インクジェットプリンターで印刷すると、いつも同じ場所に細い縦線が入ったり、一部分だけ色が抜けたりすることがあります。特に1本だけの細い線の場合、完全な故障なのか、まだ自分で改善できる状態なのか判断しにくいものです。この記事では、インクジェットプリンターで発生する印刷されない縦線の主な原因と、クリーニングしても改善しない場合に確認したい対処方法を解説します。
印刷に細い縦線が入る主な原因
インクジェットプリンターで一部だけ印刷されない場合、多くはインクを紙へ吹き付ける仕組みに関係しています。プリントヘッドのノズルが正常にインクを出せなくなると、細い線状の抜けが発生します。
特に毎回同じ位置に同じ方向の線が出る場合は、データ側の問題ではなく、プリンター内部の印刷機構に原因がある可能性が高くなります。
代表的な原因には以下のようなものがあります。
- プリントヘッドのノズル詰まり
- インクの乾燥や固着
- プリントヘッドの位置ずれ
- 紙送りローラーや内部の汚れ
- ヘッド自体の劣化
ヘッドクリーニングで直らない場合に確認すること
通常はプリンターのヘッドクリーニング機能を使うことで、軽いノズル詰まりは改善します。しかし、何度クリーニングしても細い線が残る場合は、別の原因を疑う必要があります。
まず確認したいのが、ノズルチェックパターンの印刷です。通常の写真や文書では分かりにくい小さな異常も、ノズルチェックではインクの欠けとして確認できます。
例えば、特定の色の線だけ抜けている場合は、その色のノズル詰まりが考えられます。一方で、すべての色で同じ位置に縦線が出る場合は、ヘッド位置や紙送り側の問題の可能性があります。
プリントヘッドの位置調整を試す
インクの出方に問題がない場合でも、プリントヘッドの位置が少しずれることで印刷品質が低下することがあります。
多くのインクジェットプリンターには「印刷品質の調整」「ヘッド位置調整」「印刷位置補正」といった機能があります。これを実行することで、線やズレが改善する場合があります。
例えば、文字は正常に見えるものの、表や画像で細い縦線が目立つ場合は、ヘッド位置のズレによる印刷ムラの可能性があります。
プリンター内部の汚れが原因の場合
長期間使用しているプリンターでは、内部のローラーやインクが通る周辺部分に汚れが付着することがあります。
紙送り部分に汚れがあると、インクの問題ではなく紙の送り速度がわずかに変化し、一定の場所に線やムラが発生することがあります。

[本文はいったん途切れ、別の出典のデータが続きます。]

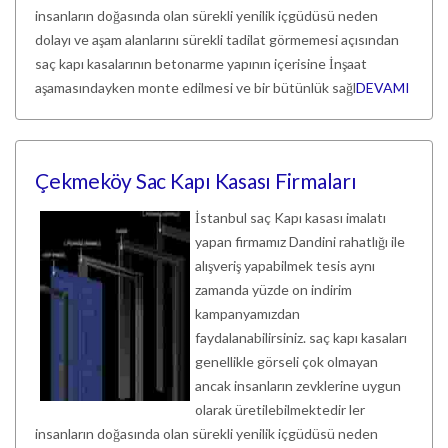
insanların doğasında olan sürekli yenilik içgüdüsü neden
dolayı ve aşam alanlarını sürekli tadilat görmemesi açısından
saç kapı kasalarının betonarme yapının içerisine İnşaat
aşamasındayken monte edilmesi ve bir bütünlük sağl
DEVAMI
Çekmeköy Sac Kapı Kasası Firmaları
İstanbul saç Kapı kasası imalatı
yapan firmamız Dandini rahatlığı ile
alışveriş yapabilmek tesis aynı
zamanda yüzde on indirim
kampanyamızdan
faydalanabilirsiniz. saç kapı kasaları
genellikle görseli çok olmayan
ancak insanların zevklerine uygun
olarak üretilebilmektedir ler
insanların doğasında olan sürekli yenilik içgüdüsü neden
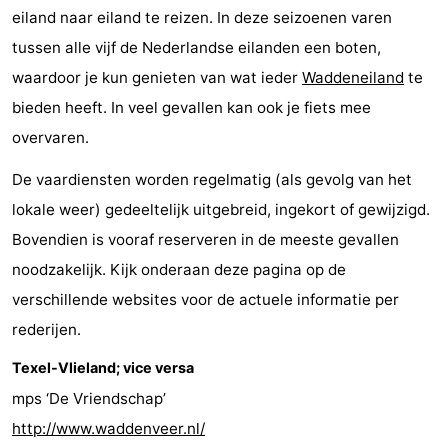
eiland naar eiland te reizen. In deze seizoenen varen
adressen
Regio
tussen alle vijf de Nederlandse eilanden een boten,
Friesland
waardoor je kun genieten van wat ieder
Waddeneiland
te
bieden heeft. In veel gevallen kan ook je fiets mee
-
overvaren.
Leeuwarden
Waddeneilanden
De vaardiensten worden regelmatig (als gevolg van het
lokale weer) gedeeltelijk uitgebreid, ingekort of gewijzigd.
-
Bovendien is vooraf reserveren in de meeste gevallen
Schiermonnikoog
-
noodzakelijk. Kijk onderaan deze pagina op de
verschillende websites voor de actuele informatie per
Ameland
-
rederijen.
Terschelling
-
Texel-Vlieland; vice versa
Texel
Weer
mps ‘De Vriendschap’
http://www.waddenveer.nl/
Contact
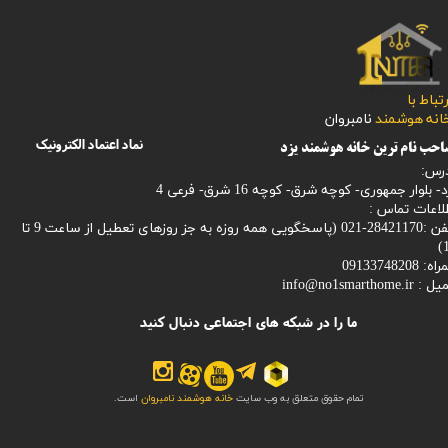
رتباط با
​​​​​خانه هوشمند
نامبروان
نماد اعتماد الکترونیک
حب نام ترین خانه هوشمند یزد
رس:
- بلوار جمهوری- کوچه شرق- کوچه 16 شرق- فرعی 4
لاعات تماس :
28421170-021 (
پاسخگویی همه روزه به جز روزهای تعطیل از ساعت 9 تا
1
: 09133748208
میل :
info@no1smarthome.ir
ما را در شبکه های اجتماعی دنبال کنید
تمام حقوق متعلق به وب سایت
خانه هوشمند نامبروان
است.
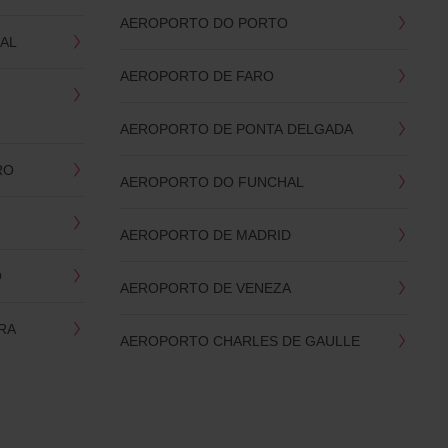
AEROPORTO DO PORTO
AL
AEROPORTO DE FARO
AEROPORTO DE PONTA DELGADA
RO
AEROPORTO DO FUNCHAL
AEROPORTO DE MADRID
O
AEROPORTO DE VENEZA
RA
AEROPORTO CHARLES DE GAULLE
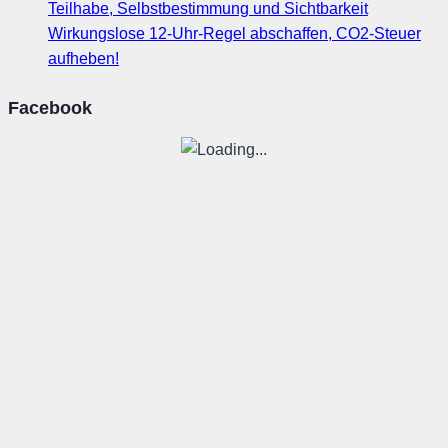
Teilhabe, Selbstbestimmung und Sichtbarkeit
Wirkungslose 12-Uhr-Regel abschaffen, CO2-Steuer
aufheben!
Facebook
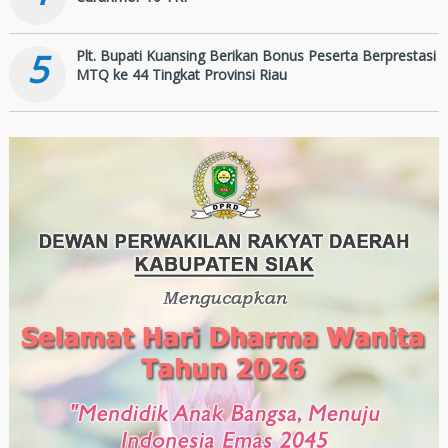
5
Plt. Bupati Kuansing Berikan Bonus Peserta Berprestasi
MTQ ke 44 Tingkat Provinsi Riau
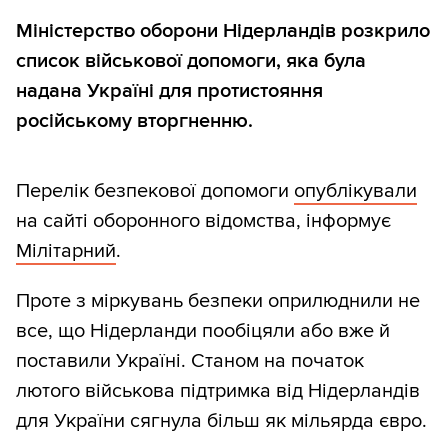
Міністерство оборони Нідерландів розкрило
список військової допомоги, яка була
надана Україні для протистояння
російському вторгненню.
Перелік безпекової допомоги
опублікували
на сайті оборонного відомства, інформує
Мілітарний
.
Проте з міркувань безпеки оприлюднили не
все, що Нідерланди пообіцяли або вже й
поставили Україні. Станом на початок
лютого військова підтримка від Нідерландів
для України сягнула більш як мільярда євро.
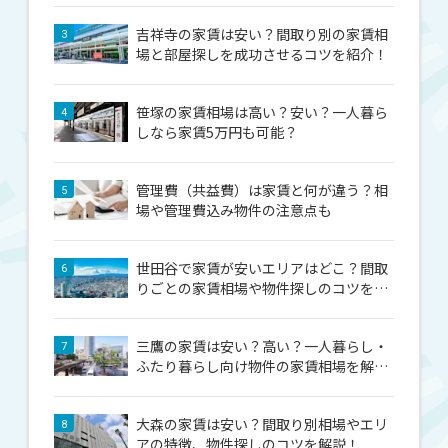
吉祥寺の家賃は安い？間取り別の家賃相
3
場と部屋探しを成功させるコツを紹介！
笹塚の家賃相場は高い？安い？一人暮ら
4
しなら家賃5万円も可能？
管理費（共益費）は家賃と何が違う？相
5
場や管理費込み物件の注意点も
世田谷で家賃が安いエリアはどこ？間取
6
りごとの家賃相場や物件探しのコツを解
説！
三鷹の家賃は安い？高い？一人暮らし・
7
ふたり暮らし向け物件の家賃相場を解
説！
大森の家賃は安い？間取り別相場やエリ
8
アの特徴、物件探しのコツを解説！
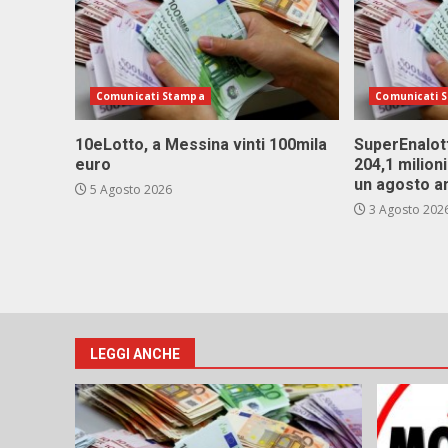
Comunicati Stampa
Comunicati 
10eLotto, a Messina vinti 100mila
SuperEnalott
euro
204,1 milion
un agosto a
5 Agosto 2026
3 Agosto 202
LEGGI ANCHE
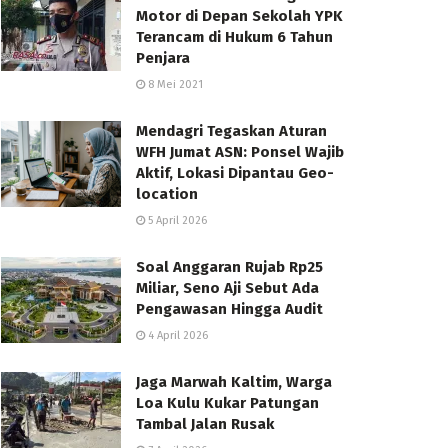
Motor di Depan Sekolah YPK
Terancam di Hukum 6 Tahun
Penjara
8 Mei 2021
Mendagri Tegaskan Aturan
WFH Jumat ASN: Ponsel Wajib
Aktif, Lokasi Dipantau Geo-
location
5 April 2026
Soal Anggaran Rujab Rp25
Miliar, Seno Aji Sebut Ada
Pengawasan Hingga Audit
4 April 2026
Jaga Marwah Kaltim, Warga
Loa Kulu Kukar Patungan
Tambal Jalan Rusak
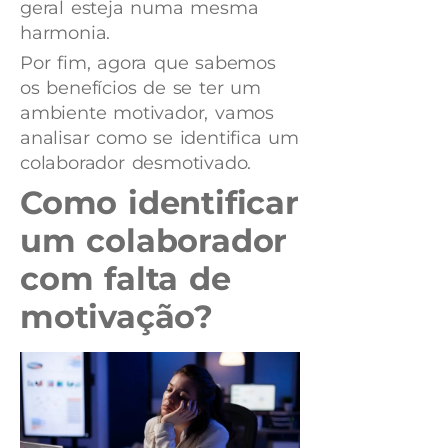
geral esteja numa mesma
harmonia.
Por fim, agora que sabemos
os benefícios de se ter um
ambiente motivador, vamos
analisar como se identifica um
colaborador desmotivado.
Como identificar
um colaborador
com falta de
motivação?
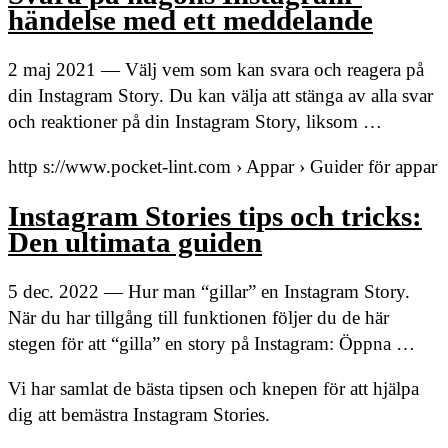
händelse med ett meddelande
2 maj 2021 — Välj vem som kan svara och reagera på
din Instagram Story. Du kan välja att stänga av alla svar
och reaktioner på din Instagram Story, liksom …
http s://www.pocket-lint.com › Appar › Guider för appar
Instagram Stories tips och tricks:
Den ultimata guiden
5 dec. 2022 — Hur man “gillar” en Instagram Story.
När du har tillgång till funktionen följer du de här
stegen för att “gilla” en story på Instagram: Öppna …
Vi har samlat de bästa tipsen och knepen för att hjälpa
dig att bemästra Instagram Stories.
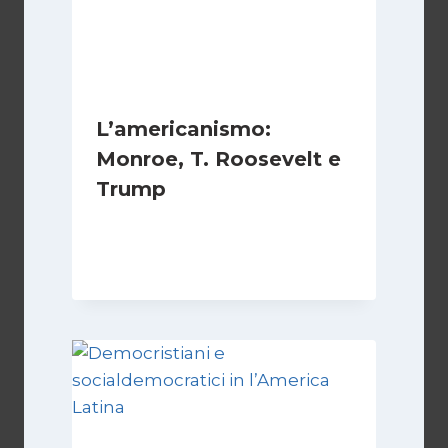
L’americanismo:
Monroe, T. Roosevelt e
Trump
Di
Juan J. Paz-y-Miño Cepeda
13 Gennaio 2026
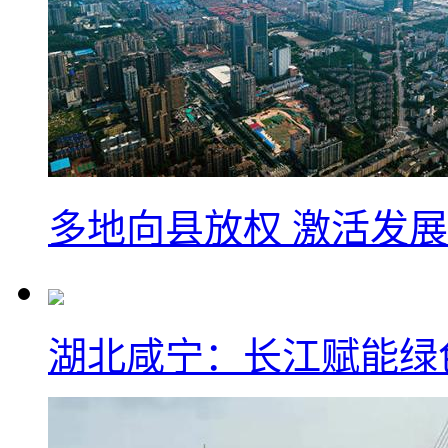
多地向县放权 激活发
湖北咸宁：长江赋能绿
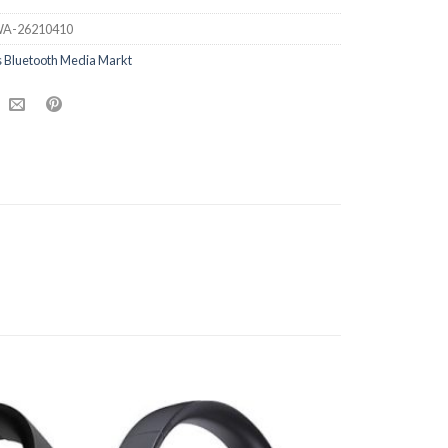
A-26210410
 Bluetooth Media Markt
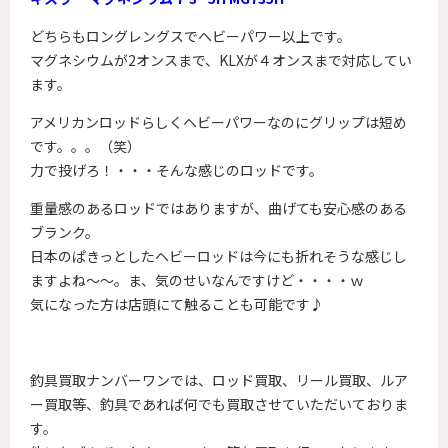
どちらもロングレングスでヘビーパワー以上です。
マグネシウムが2オンスまで、KLXが４オンスまで対応してい
ます。
アメリカンロッドらしくヘビーパワーなのにグリップは短め
です。。。（笑）
力で投げろ！・・・そんな感じのロッドです。
重量感のあるロッドではありますが、曲げても安心感のある
ブランク。
日本のぱきっとしたヘビーロッドは今にも折れそうな感じし
ますよね～～。ま、気のせいなんですけど・・・・ｗ
気になった方は店頭にて触ることも可能です♪
釣具買取ナンバーワンでは、ロッド買取、リール買取、ルア
ー買取等、釣具であれば何でも買取させていただいておりま
す。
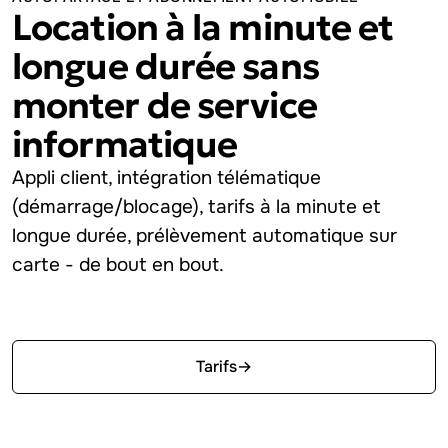
Location à la minute et
longue durée sans
monter de service
informatique
Appli client, intégration télématique
(démarrage/blocage), tarifs à la minute et
longue durée, prélèvement automatique sur
carte - de bout en bout.
Essayer gratuitement
Tarifs
→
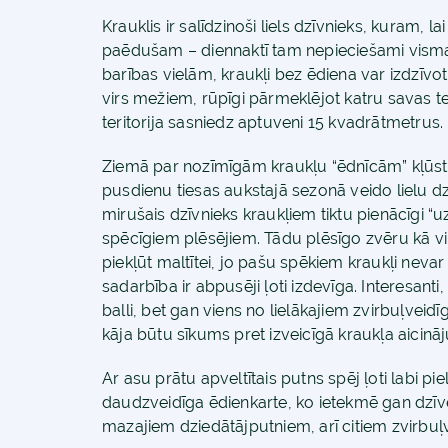
Krauklis ir salīdzinoši liels dzīvnieks, kuram, l
paēdušam – diennaktī tam nepieciešami visma
barības vielām, kraukļi bez ēdiena var izdzīvot 
virs mežiem, rūpīgi pārmeklējot katru savas te
teritorija sasniedz aptuveni 15 kvadrātmetrus.
Ziemā par nozīmīgām kraukļu “ēdnīcām” kļūst a
pusdienu tiesas aukstajā sezonā veido lielu dzīvn
mirušais dzīvnieks kraukļiem tiktu pienācīgi “u
spēcīgiem plēsējiem. Tādu plēsīgo zvēru kā v
piekļūt maltītei, jo pašu spēkiem kraukļi neva
sadarbība ir abpusēji ļoti izdevīga. Interesanti, 
balli, bet gan viens no lielākajiem zvirbuļveid
kāja būtu sīkums pret izveicīgā kraukļa aicinā
Ar asu prātu apveltītais putns spēj ļoti labi pi
daudzveidīga ēdienkarte, ko ietekmē gan dzīves
mazajiem dziedātājputniem, arī citiem zvirbuļ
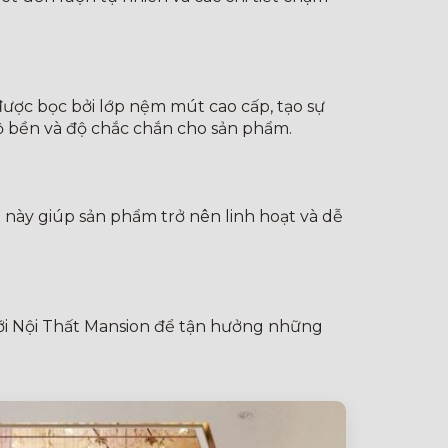
được bọc bởi lớp nệm mút cao cấp, tạo sự
 độ bền và độ chắc chắn cho sản phẩm.
 này giúp sản phẩm trở nên linh hoạt và dễ
 với Nội Thất Mansion để tận hưởng những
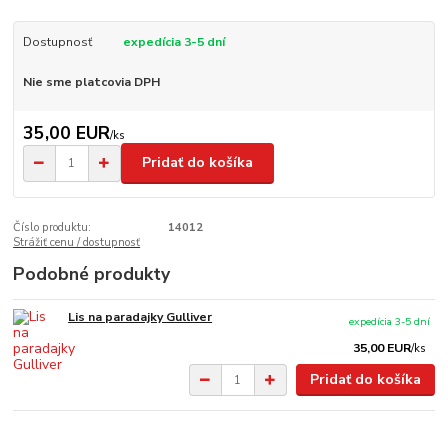
Dostupnosť
expedícia 3-5 dní
Nie sme platcovia DPH
35,00 EUR
/
ks
Pridať do košíka
Číslo produktu:
14012
Strážiť cenu / dostupnosť
Podobné produkty
Lis na paradajky Gulliver
expedícia 3-5 dní
35,00 EUR
/
ks
Pridať do košíka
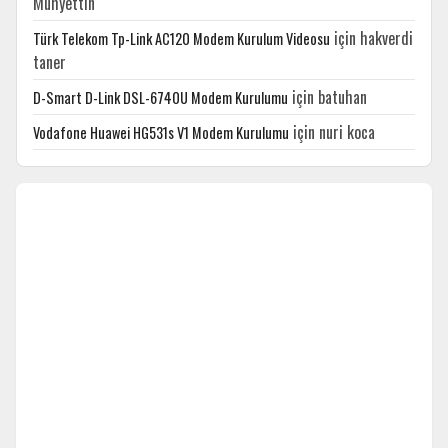
Muhyettin
için
hakverdi
Türk Telekom Tp-Link AC120 Modem Kurulum Videosu
taner
için
batuhan
D-Smart D-Link DSL-6740U Modem Kurulumu
için
nuri koca
Vodafone Huawei HG531s V1 Modem Kurulumu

内部を掃除する場合は、無理にプリントヘッド部分を触らないことが重要です。精密部品のため、強く拭いたり傷を付けたりすると状態が悪化する可能性があります。
インクカートリッジを確認する
インク残量が十分にあるように見えても、カートリッジ内部のインク供給が不安定になることで印刷不良が発生する場合があります。
一度カートリッジを取り外して正しく装着されているか確認し、純正インクを使用している場合でも長期間使用していないものは交換を検討すると改善することがあります。
例えば、数か月プリンターを使用していなかった後に線が出始めた場合は、乾燥によるインク供給不良が原因になっていることがあります。
DCP-J4220Nで確認したいポイント
ブラザーのDCP-J4220Nのような複合機でも、基本的な確認方法は同じです。まずはノズルチェック、ヘッドクリーニング、ヘッド位置調整の順番で確認すると原因を切り分けやすくなります。
クリーニングを繰り返しても1本だけ線が残る場合、軽い詰まりではなく、ノズルの一部故障やヘッド部品の劣化が原因になっている可能性があります。
使用頻度や購入からの年数によっては、修理費用と買い替え費用を比較して判断することも大切です。
やってはいけない対処方法
印刷不良があると、プリントヘッドを直接こすったり、市販の洗浄液を大量に使ったりしたくなる場合があります。
しかし、プリントヘッドは非常に細かい部品で、傷や水分による故障につながる可能性があります。メーカー推奨のメンテナンス方法以外を行う場合は注意が必要です。
また、短時間に何度も強力クリーニングを行うとインク消費量が増えるため、必要以上に繰り返すことは避けたほうがよいでしょう。
まとめ
インクジェットプリンターで1本だけ細い縦線が印刷されない場合、主な原因はプリントヘッドのノズル詰まり、位置ずれ、内部汚れ、部品の劣化などが考えられます。
まずはノズルチェックパターンの確認、ヘッドクリーニング、ヘッド位置調整を順番に試すことで原因を判断しやすくなります。
それでも改善しない場合は、単なる汚れではなくヘッド自体の劣化や故障の可能性があります。プリンターの使用年数や修理費用を考慮しながら、修理か買い替えかを検討するとよいでしょう。